Artistes de bande dessinée
de Vincent Bernière, Romain Brethes, Collectif, Thierry Groensteen

critiqué par B1p, le 21 mars 2004
( - 51 ans)


La note:  étoiles
manifeste du neuvième art
La constitution d'un tel recueil a quelque chose d'éclairé. Certes, on ne peut pas dire qu'il est le premier du genre : il y a déjà eu d'autres ouvrages s'intéressant à la démarche des dessinateurs qui façonnent ce qu'est la bande dessinée de langue française moderne, mais ils faisaient référence à des dessinateurs-scénaristes susceptibles d'atteindre le grand public et de le conquérir (je fais référence ici à "la Nouvelle Bande Dessinée", livre écrit par le journaliste Hugues Dayez, où étaient questionnés Blain, Guibert, Sfar...)
Avec les "Artistes de bande dessinée" publié par les éditions de l'An 2, on a l'impression de franchir un palier supplémentaire.

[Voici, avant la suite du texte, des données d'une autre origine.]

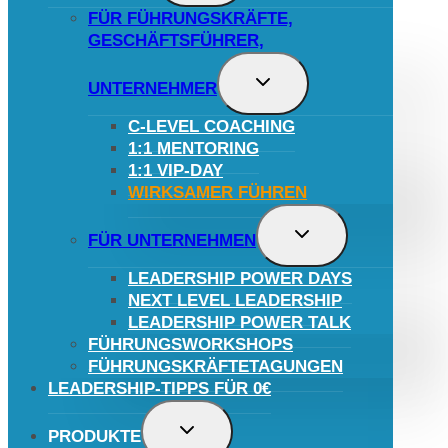
FÜR FÜHRUNGSKRÄFTE,
GESCHÄFTSFÜHRER,
UNTERMENÜ
UNTERNEHMER
UMSCHALTEN
C-LEVEL COACHING
1:1 MENTORING
1:1 VIP-DAY
WIRKSAMER FÜHREN
UNTERMENÜ
FÜR UNTERNEHMEN
UMSCHALTEN
LEADERSHIP POWER DAYS
NEXT LEVEL LEADERSHIP
LEADERSHIP POWER TALK
FÜHRUNGSWORKSHOPS
FÜHRUNGSKRÄFTETAGUNGEN
LEADERSHIP-TIPPS FÜR 0€
UNTERMENÜ
PRODUKTE
UMSCHALTEN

Pour moi, la bande dessinée a trois niveaux :
Le niveau commercial avec son lot de titres comiques ou d'aventures, où le dessinateur n'ambitionne autre chose que de divertir le lecteur (et c'est sans doute déjà pas mal).
Le niveau commercial intellectuel où le dessinateur ambitionne de parler de choses plus personelles tout en prenant soin de l'envelopper dans un habillage comique ou sympa chargé de faire passer la pilule (Sfar et consorts).
Le dernier niveau, celui qui est abordé dans ce livre, celui où le dessinateur ne fait plus seulement de la bande dessinée mais où il fait entrer ce medium dans ce qu'on appelle l'art (d'où le titre bien choisi de l'ouvrage ici présenté), avec acharnement, avec intégrité, avec imagination et intransigence, avec un investissement personnel et créatif qui tentent de faire reculer inlassablement toutes les limites, toutes les normes de ce qui faisait jusqu'alors le train-train du jusqu'alors mal nommé "neuvième art".

A travers ce livre, on croise la trajectoire de huit dessinateurs-scénaristes. Certainement pas les plus connus mais sans doute parmi les plus passionnants, et on se prend à lire le compte-rendu de leurs entretiens même en ayant qu'une vague idée du travail de certains.
Personnellement, avant d'entamer la lecture, je connaissais la production de deux d'entre eux, mais au fil des pages, je deviens impatient de connaître les autres, ou du moins trois d'entre eux dont l'implication et le discours sans concession me fascine.

La parole au japonais d'adoption Frédéric Boilet :
"On parle de "divertissement" à propos de films ou de livres grand public qui prétendent nous "distraire" de notre vie quotidienne, nous permettre de nous "évader". Mais nous passons notre vie à être distraits ! Etre obligé de gagner de l'argent pour payer les traites de la maison, de la voiture et du garage, c'est ça la distraction ! Et que de temps perdu ! Je crois qu'une oeuvre d'art ne doit pas "divertir" mais au contraire "invertir". Elle doit nous réveiller, nous secouer, nous ramener à la réalité, à notre condition de mortel qui fait que chaque seconde que l'on vit est merveilleuse. C'est aussi à travers l'art que l'on peut toucher ce que j'appelle la seconde d'éternité. C'est cer moment très aigu où l'on se souvient qu'on est mortel. Si l'on te dit que demain tu vas mourir - imaginons que tu puisses passer outre l'aspect dramatique de la chose - les dernières minutes que tu vas vivre vont être d'une densité exceptionnelle. Une oeuvre d'art doit avoir cet enjeu-là, cette force-là. C'est celle d'un coupe de fusil que tu viens de recevoir, qui te met dans un état d'acuité, et d'envie de vivre, extrêmes."

Quand je vois la démarche de ces huit dessinateurs, je me dis que c'est réellement possible.

P.S. Est-ce que ce recueil peut convenir à quelqu'un qui n'aurait aucune idée de l'existence de ces auteurs ? Je ne suis pas sûr. J'en connaissais moi-même deux et c'est ce qui m'a encouragé à entrer dans cette lecture. Si je n'en avais connu aucun, il est sûr que les trois quarts du bouquin m'auraient profondément ennuyé. Alors, dans le cas où les noms ici rassemblés (Barbier, Baudoin, Boilet, Duba, Fortemps, Mathieu, Neaud, Vanoli) ne vous diraient rien, au moins notez-les, lisez-les, et revenez à cet ouvrage ensuite.